§ WORK TASK
Provide a verbatim copy of all the records below, leaving the images out.

§ DATA RECORDS
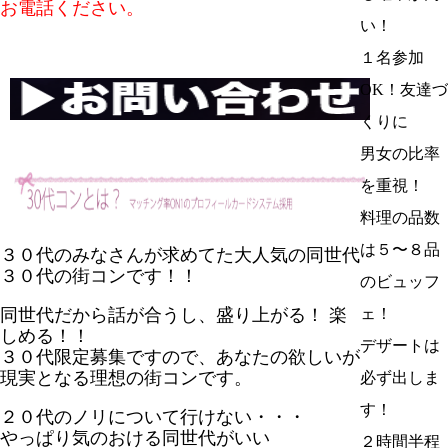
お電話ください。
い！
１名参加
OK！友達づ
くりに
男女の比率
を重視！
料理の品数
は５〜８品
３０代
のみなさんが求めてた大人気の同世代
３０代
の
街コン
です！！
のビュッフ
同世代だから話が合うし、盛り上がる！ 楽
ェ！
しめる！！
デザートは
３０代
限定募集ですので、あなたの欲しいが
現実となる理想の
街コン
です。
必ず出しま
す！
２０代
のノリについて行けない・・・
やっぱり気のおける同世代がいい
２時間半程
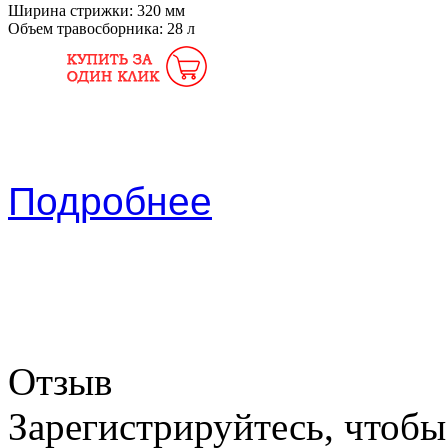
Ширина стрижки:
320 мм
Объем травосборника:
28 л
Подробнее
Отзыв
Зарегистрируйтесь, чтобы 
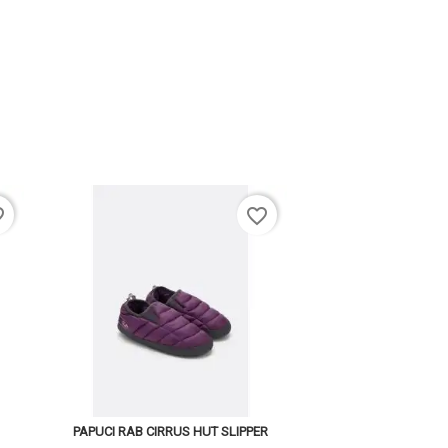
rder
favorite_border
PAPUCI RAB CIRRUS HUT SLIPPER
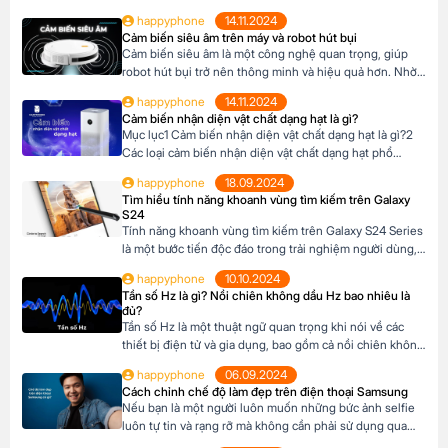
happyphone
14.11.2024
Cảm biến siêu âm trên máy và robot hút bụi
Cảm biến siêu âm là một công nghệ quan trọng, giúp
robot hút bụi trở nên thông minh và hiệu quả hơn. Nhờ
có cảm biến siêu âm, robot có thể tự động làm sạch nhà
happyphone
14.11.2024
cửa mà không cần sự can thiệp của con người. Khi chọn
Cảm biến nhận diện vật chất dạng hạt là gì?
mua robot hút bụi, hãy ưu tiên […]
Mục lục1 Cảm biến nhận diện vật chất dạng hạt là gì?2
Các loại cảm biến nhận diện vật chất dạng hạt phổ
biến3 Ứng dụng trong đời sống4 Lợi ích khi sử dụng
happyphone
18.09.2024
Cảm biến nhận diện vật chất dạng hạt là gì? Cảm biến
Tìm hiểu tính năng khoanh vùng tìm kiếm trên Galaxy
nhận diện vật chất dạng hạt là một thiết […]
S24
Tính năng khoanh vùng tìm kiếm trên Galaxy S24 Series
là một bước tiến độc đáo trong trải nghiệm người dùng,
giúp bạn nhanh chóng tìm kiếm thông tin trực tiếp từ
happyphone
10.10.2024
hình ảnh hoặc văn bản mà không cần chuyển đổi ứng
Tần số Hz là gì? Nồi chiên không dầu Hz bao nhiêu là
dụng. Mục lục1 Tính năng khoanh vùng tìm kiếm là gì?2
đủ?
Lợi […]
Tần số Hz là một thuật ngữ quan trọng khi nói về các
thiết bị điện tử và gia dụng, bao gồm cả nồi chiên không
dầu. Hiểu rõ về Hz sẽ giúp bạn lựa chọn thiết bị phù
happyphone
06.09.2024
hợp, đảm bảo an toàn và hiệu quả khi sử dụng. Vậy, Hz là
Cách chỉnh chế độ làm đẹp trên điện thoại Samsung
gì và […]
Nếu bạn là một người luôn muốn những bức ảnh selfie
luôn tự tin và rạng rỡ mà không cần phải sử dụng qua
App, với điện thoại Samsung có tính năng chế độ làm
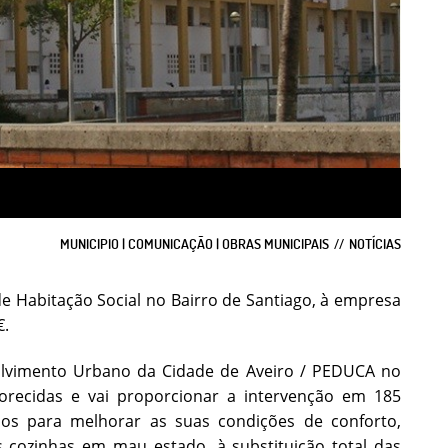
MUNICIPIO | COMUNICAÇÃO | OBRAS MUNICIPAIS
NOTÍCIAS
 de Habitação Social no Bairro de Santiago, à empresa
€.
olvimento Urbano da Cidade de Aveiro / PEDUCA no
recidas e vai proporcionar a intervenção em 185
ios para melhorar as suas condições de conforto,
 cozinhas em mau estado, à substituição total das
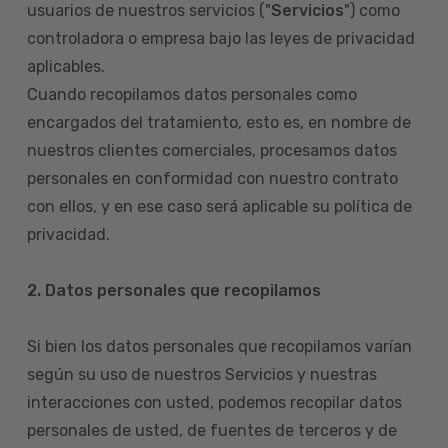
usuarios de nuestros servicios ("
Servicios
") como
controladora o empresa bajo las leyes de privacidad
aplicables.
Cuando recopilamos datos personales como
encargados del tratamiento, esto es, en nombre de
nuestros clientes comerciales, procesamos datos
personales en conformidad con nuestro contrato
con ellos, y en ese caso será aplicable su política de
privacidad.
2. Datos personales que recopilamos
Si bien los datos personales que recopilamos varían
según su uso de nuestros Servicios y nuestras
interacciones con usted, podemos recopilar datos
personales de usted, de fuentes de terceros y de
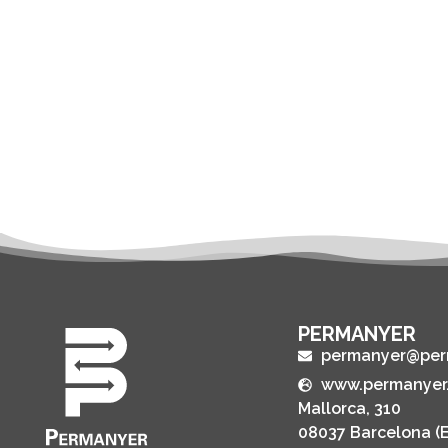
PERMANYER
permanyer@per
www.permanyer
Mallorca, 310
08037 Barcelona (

§ EXPECTED ANSWER
お電話ください。
い！
１名参加
OK！友達づ
くりに
男女の比率
を重視！
料理の品数
は５〜８品
３０代
のみなさんが求めてた大人気の同世代
３０代
の
街コン
です！！
のビュッフ
同世代だから話が合うし、盛り上がる！ 楽
ェ！
しめる！！
デザートは
３０代
限定募集ですので、あなたの欲しいが
現実となる理想の
街コン
です。
必ず出しま
す！
２０代
のノリについて行けない・・・
やっぱり気のおける同世代がいい
２時間半程
Ширина стрижки:
320 мм
Объем травосборника:
28 л
Подробнее
Отзыв
Зарегистрируйтесь, чтобы 
rder
favorite_border
PAPUCI RAB CIRRUS HUT SLIPPER
happyphone
14.11.2024
Cảm biến siêu âm trên máy và robot hút bụi
Cảm biến siêu âm là một công nghệ quan trọng, giúp
robot hút bụi trở nên thông minh và hiệu quả hơn. Nhờ
có cảm biến siêu âm, robot có thể tự động làm sạch nhà
happyphone
14.11.2024
cửa mà không cần sự can thiệp của con người. Khi chọn
Cảm biến nhận diện vật chất dạng hạt là gì?
mua robot hút bụi, hãy ưu tiên […]
Mục lục1 Cảm biến nhận diện vật chất dạng hạt là gì?2
Các loại cảm biến nhận diện vật chất dạng hạt phổ
biến3 Ứng dụng trong đời sống4 Lợi ích khi sử dụng
happyphone
18.09.2024
Cảm biến nhận diện vật chất dạng hạt là gì? Cảm biến
Tìm hiểu tính năng khoanh vùng tìm kiếm trên Galaxy
nhận diện vật chất dạng hạt là một thiết […]
S24
Tính năng khoanh vùng tìm kiếm trên Galaxy S24 Series
là một bước tiến độc đáo trong trải nghiệm người dùng,
giúp bạn nhanh chóng tìm kiếm thông tin trực tiếp từ
happyphone
10.10.2024
hình ảnh hoặc văn bản mà không cần chuyển đổi ứng
Tần số Hz là gì? Nồi chiên không dầu Hz bao nhiêu là
dụng. Mục lục1 Tính năng khoanh vùng tìm kiếm là gì?2
đủ?
Lợi […]
Tần số Hz là một thuật ngữ quan trọng khi nói về các
thiết bị điện tử và gia dụng, bao gồm cả nồi chiên không
dầu. Hiểu rõ về Hz sẽ giúp bạn lựa chọn thiết bị phù
happyphone
06.09.2024
hợp, đảm bảo an toàn và hiệu quả khi sử dụng. Vậy, Hz là
Cách chỉnh chế độ làm đẹp trên điện thoại Samsung
gì và […]
Nếu bạn là một người luôn muốn những bức ảnh selfie
luôn tự tin và rạng rỡ mà không cần phải sử dụng qua
App, với điện thoại Samsung có tính năng chế độ làm
MUNICIPIO | COMUNICAÇÃO | OBRAS MUNICIPAIS
NOTÍCIAS
 de Habitação Social no Bairro de Santiago, à empresa
€.
olvimento Urbano da Cidade de Aveiro / PEDUCA no
recidas e vai proporcionar a intervenção em 185
ios para melhorar as suas condições de conforto,
 cozinhas em mau estado, à substituição total das
usuarios de nuestros servicios ("
Servicios
") como
controladora o empresa bajo las leyes de privacidad
aplicables.
Cuando recopilamos datos personales como
encargados del tratamiento, esto es, en nombre de
nuestros clientes comerciales, procesamos datos
personales en conformidad con nuestro contrato
con ellos, y en ese caso será aplicable su política de
privacidad.
2. Datos personales que recopilamos
Si bien los datos personales que recopilamos varían
según su uso de nuestros Servicios y nuestras
interacciones con usted, podemos recopilar datos
personales de usted, de fuentes de terceros y de
PERMANYER
permanyer@per
www.permanyer
Mallorca, 310
08037 Barcelona (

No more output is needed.